Remembering Maidan - The New Yorker (2014)
By the time Davide Monteleone and I arrived in Kiev last month, the Maidan had become a kind of living museum, an open-air theatre of dramatic but unfinished political and social change. Behind the barricades—made of paving stones, or chairs, or the carcasses of cars—people had built makeshift altars, with votive candles, incense, and framed pictures, to commemorate killed protesters where they had fallen. There was fresh-cut firewood stacked up to fend off the lingering winter; there were self-organized encampments, complete with night patrols, stoves, and tents; there were soup kitchens open to anyone who was hungry.

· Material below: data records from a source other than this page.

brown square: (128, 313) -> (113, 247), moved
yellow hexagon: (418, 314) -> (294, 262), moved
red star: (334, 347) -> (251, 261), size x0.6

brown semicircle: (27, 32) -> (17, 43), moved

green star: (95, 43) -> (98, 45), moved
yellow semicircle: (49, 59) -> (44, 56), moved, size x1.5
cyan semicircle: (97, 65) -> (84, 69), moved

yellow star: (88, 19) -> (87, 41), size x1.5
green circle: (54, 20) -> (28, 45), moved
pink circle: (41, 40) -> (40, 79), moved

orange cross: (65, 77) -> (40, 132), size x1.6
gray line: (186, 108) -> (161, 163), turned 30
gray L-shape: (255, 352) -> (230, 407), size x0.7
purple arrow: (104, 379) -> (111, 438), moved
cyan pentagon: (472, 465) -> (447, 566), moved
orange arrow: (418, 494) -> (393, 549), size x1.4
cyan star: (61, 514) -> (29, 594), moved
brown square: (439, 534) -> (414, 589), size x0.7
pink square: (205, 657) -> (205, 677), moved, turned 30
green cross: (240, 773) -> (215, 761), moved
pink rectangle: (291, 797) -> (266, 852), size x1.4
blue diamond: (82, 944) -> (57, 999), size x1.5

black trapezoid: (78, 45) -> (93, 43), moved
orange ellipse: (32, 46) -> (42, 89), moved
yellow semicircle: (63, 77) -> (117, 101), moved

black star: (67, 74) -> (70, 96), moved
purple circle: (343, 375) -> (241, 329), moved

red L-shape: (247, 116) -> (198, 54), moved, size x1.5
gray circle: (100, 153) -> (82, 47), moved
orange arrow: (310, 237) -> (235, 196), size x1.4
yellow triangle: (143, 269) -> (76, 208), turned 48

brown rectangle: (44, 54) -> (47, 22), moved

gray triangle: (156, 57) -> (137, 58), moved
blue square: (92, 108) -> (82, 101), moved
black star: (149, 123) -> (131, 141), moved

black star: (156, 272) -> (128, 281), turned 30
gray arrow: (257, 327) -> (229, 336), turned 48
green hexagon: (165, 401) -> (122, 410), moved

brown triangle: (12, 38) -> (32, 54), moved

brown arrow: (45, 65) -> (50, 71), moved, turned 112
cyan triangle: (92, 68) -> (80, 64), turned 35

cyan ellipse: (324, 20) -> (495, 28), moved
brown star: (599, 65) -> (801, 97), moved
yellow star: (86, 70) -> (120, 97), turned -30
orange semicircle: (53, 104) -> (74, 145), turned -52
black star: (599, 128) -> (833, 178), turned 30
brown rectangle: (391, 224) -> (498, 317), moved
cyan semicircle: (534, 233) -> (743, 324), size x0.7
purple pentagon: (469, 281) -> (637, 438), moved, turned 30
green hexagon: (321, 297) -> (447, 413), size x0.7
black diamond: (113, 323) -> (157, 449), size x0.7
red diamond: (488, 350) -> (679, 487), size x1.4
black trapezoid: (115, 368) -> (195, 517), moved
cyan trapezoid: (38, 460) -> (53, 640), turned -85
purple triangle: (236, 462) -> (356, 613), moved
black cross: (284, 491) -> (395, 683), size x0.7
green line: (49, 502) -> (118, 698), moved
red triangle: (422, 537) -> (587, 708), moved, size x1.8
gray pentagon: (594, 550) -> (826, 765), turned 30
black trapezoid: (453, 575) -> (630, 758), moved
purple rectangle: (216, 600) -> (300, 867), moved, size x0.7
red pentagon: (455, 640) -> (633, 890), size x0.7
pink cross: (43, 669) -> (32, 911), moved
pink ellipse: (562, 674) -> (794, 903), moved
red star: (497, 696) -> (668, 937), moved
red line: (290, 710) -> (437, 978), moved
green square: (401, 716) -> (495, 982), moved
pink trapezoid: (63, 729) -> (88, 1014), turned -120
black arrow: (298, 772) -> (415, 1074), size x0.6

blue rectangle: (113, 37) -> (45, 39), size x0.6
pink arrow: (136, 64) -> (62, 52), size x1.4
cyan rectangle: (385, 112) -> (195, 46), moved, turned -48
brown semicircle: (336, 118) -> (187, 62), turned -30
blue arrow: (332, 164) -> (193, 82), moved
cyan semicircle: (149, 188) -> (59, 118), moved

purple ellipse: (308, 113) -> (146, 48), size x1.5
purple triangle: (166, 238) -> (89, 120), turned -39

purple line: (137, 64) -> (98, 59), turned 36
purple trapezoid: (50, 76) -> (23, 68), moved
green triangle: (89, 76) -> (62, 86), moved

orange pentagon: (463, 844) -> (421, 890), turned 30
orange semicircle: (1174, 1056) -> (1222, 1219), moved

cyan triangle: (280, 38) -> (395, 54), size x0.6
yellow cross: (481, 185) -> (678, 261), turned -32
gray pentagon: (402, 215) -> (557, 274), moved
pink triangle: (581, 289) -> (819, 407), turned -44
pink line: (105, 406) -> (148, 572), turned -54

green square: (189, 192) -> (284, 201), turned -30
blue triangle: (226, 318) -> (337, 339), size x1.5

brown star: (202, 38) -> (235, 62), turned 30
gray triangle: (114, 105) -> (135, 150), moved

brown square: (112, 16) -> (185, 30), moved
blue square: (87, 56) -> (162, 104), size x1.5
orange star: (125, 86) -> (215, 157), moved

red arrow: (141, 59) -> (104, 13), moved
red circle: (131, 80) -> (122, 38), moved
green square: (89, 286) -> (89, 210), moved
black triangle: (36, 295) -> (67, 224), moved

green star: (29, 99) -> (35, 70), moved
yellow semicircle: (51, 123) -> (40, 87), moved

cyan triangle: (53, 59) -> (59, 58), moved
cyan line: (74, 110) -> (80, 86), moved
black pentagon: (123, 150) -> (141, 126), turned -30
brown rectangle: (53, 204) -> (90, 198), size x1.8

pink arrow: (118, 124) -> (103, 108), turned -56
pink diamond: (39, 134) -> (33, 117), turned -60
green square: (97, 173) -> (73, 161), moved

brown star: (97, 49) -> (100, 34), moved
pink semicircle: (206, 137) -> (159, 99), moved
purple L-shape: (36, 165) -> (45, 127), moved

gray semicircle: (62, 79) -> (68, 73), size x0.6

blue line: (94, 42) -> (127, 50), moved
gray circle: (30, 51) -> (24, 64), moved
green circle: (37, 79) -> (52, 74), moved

Each day, Monteleone spent hours documenting the everyday iconography of the revolution. For me, it was all new, but he had been there before, during the murderous days in February, when government snipers had killed a hundred protesters in the square. That outrage had helped lead to the ouster of President Viktor Yanukovych. But, for the protesters, the moment of freedom that followed had been swiftly eclipsed by Vladimir Putin’s takeover of Crimea, the creeping destabilization of eastern Ukraine, and the buildup of Russian troops on the border. Invigorated by their accomplishment but frozen by uncertainty, the protesters had stayed where they were—and so the Maidan was a place in limbo, the embodiment of a country that may or may not have an independent future.
The physical space of the Maidan had accumulated meaning for those who had fought there, and who now grieved for their dead comrades. In lieu of full sovereignty, the revolutionaries seemed determined to retain the one place where they had managed to assert power. Blood had been shed there, and so it was now sacred territory; sacred, too, were the objects within it, no less than the icons in the ancient hilltop churches that surround the square.
Monteleone’s treatment of the objects of the Maidan—a traditionally patterned scarf, a gas mask, a wooden bat, a hand-painted yellow hard hat—vividly captures that sacred quality. He photographed them at the height of their devotional importance, preserving an extraordinary moment that, like the revolution itself, one suspects, cannot be maintained forever.